Grace’s Mom says that soon, “She’ll be old enough to know she can choose whatever she wants to eat. She’ll probably come home one day jacked up on sugar and cake and say, ‘mum I don’t feel very well.’”
Breakfast: Eggs (fried in coconut oil, scrambled, or even poached) and left-over vegetables from the night before, including roasted sweet potato, carrots, potatoes, and steamed broccoli.
On Thursday, her meal also included a quarter of an avocado and a small scoop of sauerkraut
Lunch: Organic roast chicken as well as roasted, including those mentioned before, and steamed vegetables such as broccoli if she feels like it (all leftovers from the evening before)
Snacks: Grace will eat any fruit, her mother says, but her strawberries and bananas are her favorites
Dinner: Spaghetti bolognese with organic beef, using zucchini noodles in place of pasta noodles with organic tomato sauces
Dessert: Although Grace does not typically eat dessert, Grace’s mother made her a strawberry panna cotta with coconut cream for her first birthday in October.
‘She still had a cake, it just wasn’t full of flour and sugar,’ Ms. Cooper says.
For instance, take a look at the nutritional values of two 71- gram servings of commercial banana purees and an actual mashed banana:
Sugar: 8.7 grams (naturally occurring )
Sodium: < 1 milligram
Fiber: 1.8 grams
Earth’s Best 1st Bananas
Sugar: 12 grams
Sodium: 20 milligrams
Fiber: 1 gram
*4 grams = 1 teaspoon of sugar
Gerber 1st Foods Banana Purée
Sugar: 13 grams
Sodium: 5 milligrams
Fiber: < 1 gram
How this happened
Shan, Grace’s mom, stated publicly that when her daughter is old enough to understand what she likes and doesn’t like, she is not going to force a strict diet on her, she is just trying to create a solid foundation for the future of her child’s health. Which seems completely fair to me.
According to Shan, “If she eats a piece of bread I’m not going to have a conniption,” Shan told the Daily Mail when the girl was only 13 months old. “She’s going to go to kids’ parties and eat what’s there.
I’m never going to go to Grace, ‘You can’t eat anything at this party, but I packed you some kale, here you go.’’
Shan had been struggling with various food allergies for many years, which had already given her the inspiration that was needed to redesign her diet around them. This prompted her decision to cut out dairy, gluten, and processed foods.

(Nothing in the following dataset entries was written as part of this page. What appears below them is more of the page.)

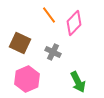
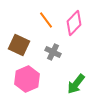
orange line: moved 3 px left, 5 px down
brown square: moved 1 px left, 2 px down
green arrow: moved 2 px left, 2 px down; rotated 65 degrees clockwise
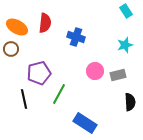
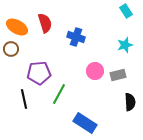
red semicircle: rotated 24 degrees counterclockwise
purple pentagon: rotated 10 degrees clockwise
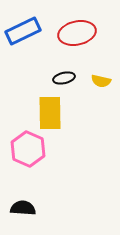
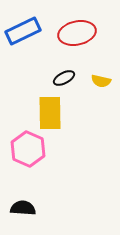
black ellipse: rotated 15 degrees counterclockwise
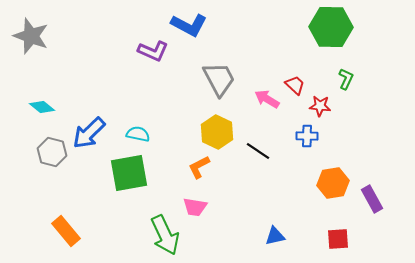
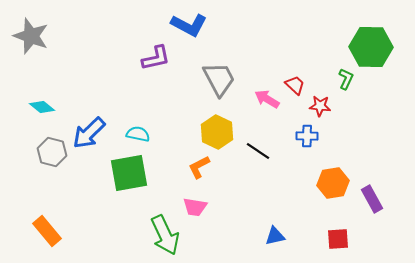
green hexagon: moved 40 px right, 20 px down
purple L-shape: moved 3 px right, 7 px down; rotated 36 degrees counterclockwise
orange rectangle: moved 19 px left
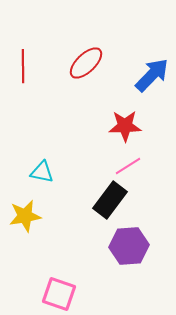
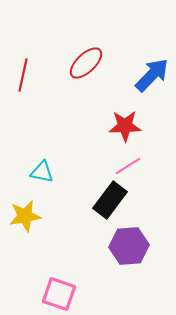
red line: moved 9 px down; rotated 12 degrees clockwise
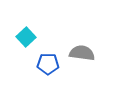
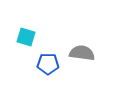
cyan square: rotated 30 degrees counterclockwise
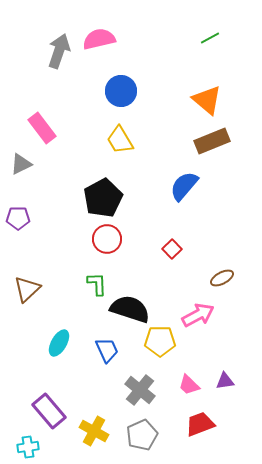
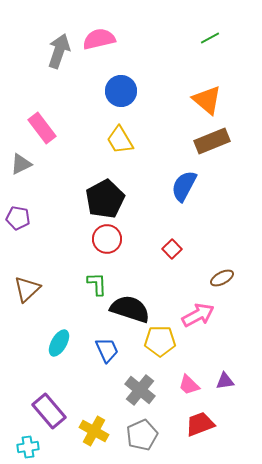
blue semicircle: rotated 12 degrees counterclockwise
black pentagon: moved 2 px right, 1 px down
purple pentagon: rotated 10 degrees clockwise
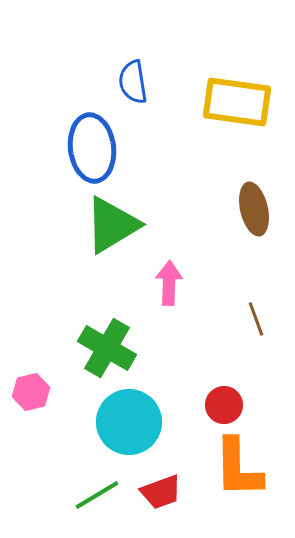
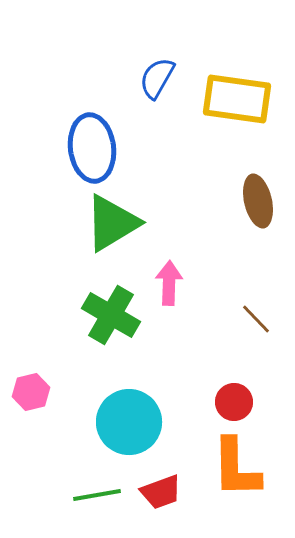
blue semicircle: moved 24 px right, 4 px up; rotated 39 degrees clockwise
yellow rectangle: moved 3 px up
brown ellipse: moved 4 px right, 8 px up
green triangle: moved 2 px up
brown line: rotated 24 degrees counterclockwise
green cross: moved 4 px right, 33 px up
red circle: moved 10 px right, 3 px up
orange L-shape: moved 2 px left
green line: rotated 21 degrees clockwise
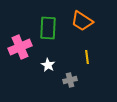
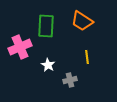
green rectangle: moved 2 px left, 2 px up
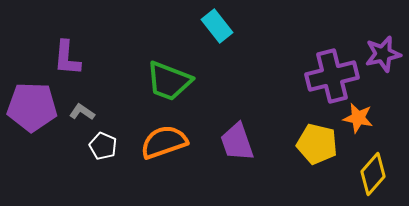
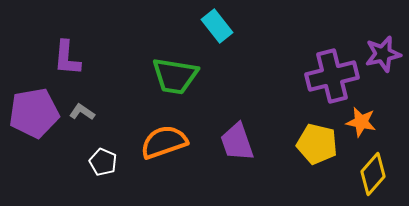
green trapezoid: moved 6 px right, 5 px up; rotated 12 degrees counterclockwise
purple pentagon: moved 2 px right, 6 px down; rotated 12 degrees counterclockwise
orange star: moved 3 px right, 4 px down
white pentagon: moved 16 px down
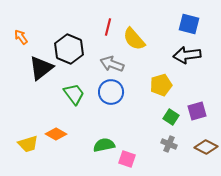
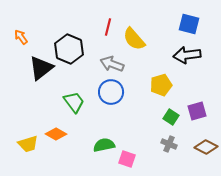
green trapezoid: moved 8 px down
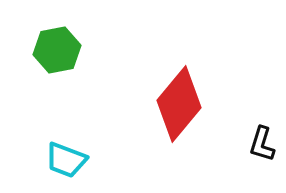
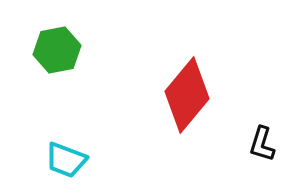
red diamond: moved 8 px right, 9 px up
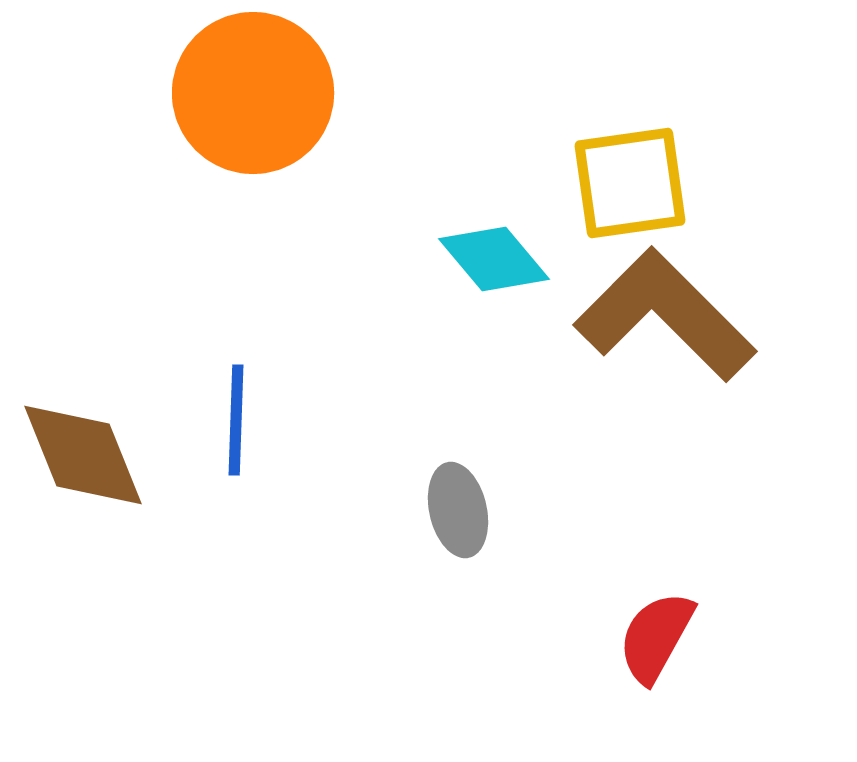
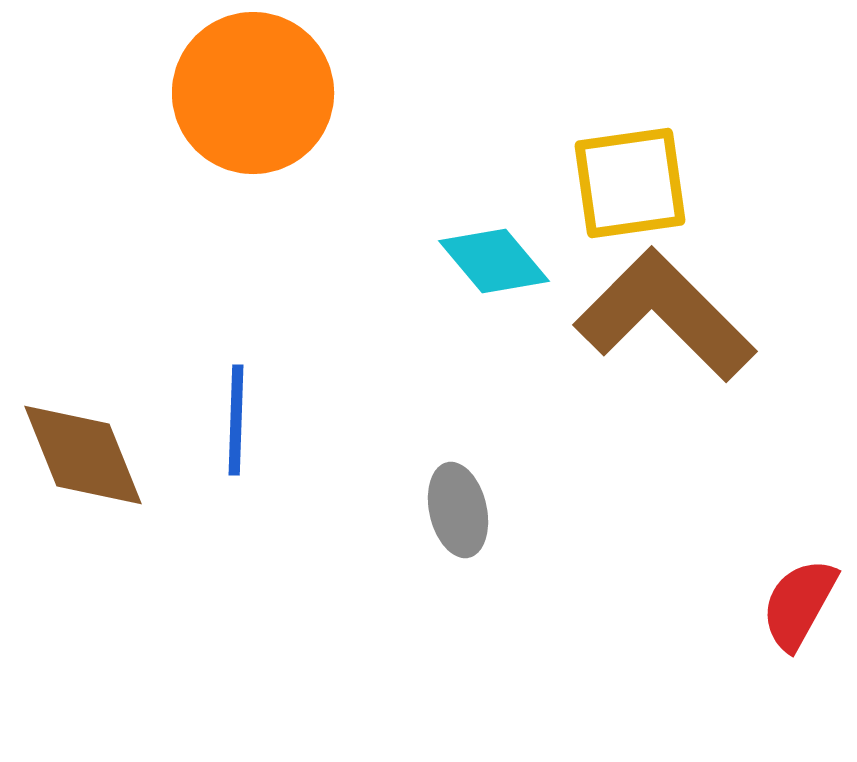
cyan diamond: moved 2 px down
red semicircle: moved 143 px right, 33 px up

When her baby daughter, Grace was born, it only just made sense to continue this diet and to carry it on to her little one.
When it comes to the safe amount of sugar our children can consume, according to Dr. Svetlana Pomerantes, MD:
“Let’s start by looking at the American Heart Association (AHA) recommendations. The new guidelines call for less than 25 grams (6 teaspoons) of sugar per day for children ages 2 to 18 years. That includes no more than 8 ounces of sugar-sweetened drinks per week. I advise parents to read food labels, find ‘sugar,’ and do the math — every 4 grams of sugar equals 1 teaspoon. “
“The worst sugars are in processed foods, sports drinks, pop, desserts, and fruit juice. Don’t rush to introduce fruit juice — it has no nutritional value.”

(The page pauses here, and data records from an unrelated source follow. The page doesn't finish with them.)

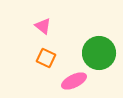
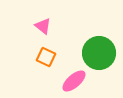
orange square: moved 1 px up
pink ellipse: rotated 15 degrees counterclockwise
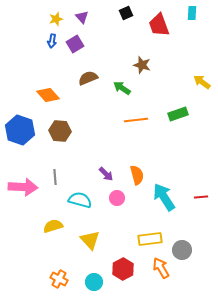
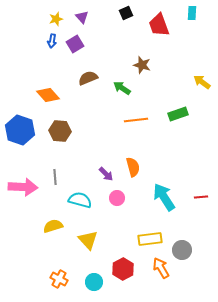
orange semicircle: moved 4 px left, 8 px up
yellow triangle: moved 2 px left
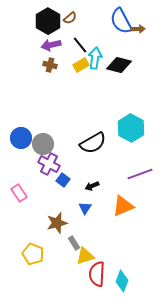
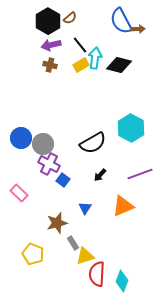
black arrow: moved 8 px right, 11 px up; rotated 24 degrees counterclockwise
pink rectangle: rotated 12 degrees counterclockwise
gray rectangle: moved 1 px left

Similarly, Dr. Edward Gaydos, DO, says:
“Children younger than 2 years should have no sugar at all”, and adds that “eating brings joy, but that joy should be geared toward the process of satisfying hunger and spending time with family. Children can’t choose a well-balanced diet. But adults can, and should — right from the beginning.”
Sugar is highly addictive and leads to obesity and type-2 diabetes, you should work hard to lower your child’s consumption of refined sugars, and here are some useful tips:
–Lower your sugar intake to set an example
-Try to eat at home as often as possible
-Try to explain the benefits of healthy foods and make sure you have food rules when going out
-Avoid keeping sugar-rich foods at home
-Explain your goals to other members of your family, so they can support you
-Do not reward your children with candy
Yet, if you have a sweet tooth, do not despair, as you do not need to forget about desserts if you decide to ditch refined sugar from your diet, since there are perfectly healthy alternatives you can use instead, like honey and pure maple syrup.